Your assignment: Print every entry word for word, but omit the pictures.

*** Dataset extract ***

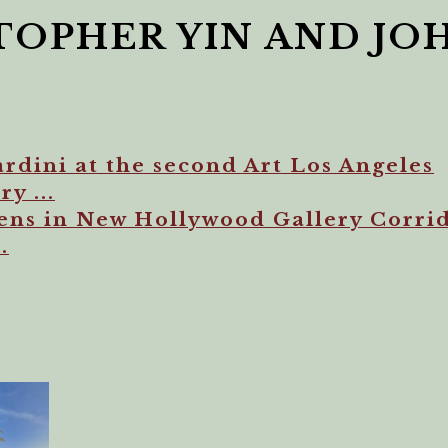
TOPHER YIN AND JO
rdini at the second Art Los Angeles
y ...
s in New Hollywood Gallery Corrid
.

*** End of Dataset extract ***

Response area:
TOPHER YIN AND JO
rdini at the second Art Los Angeles
y ...
s in New Hollywood Gallery Corrid
.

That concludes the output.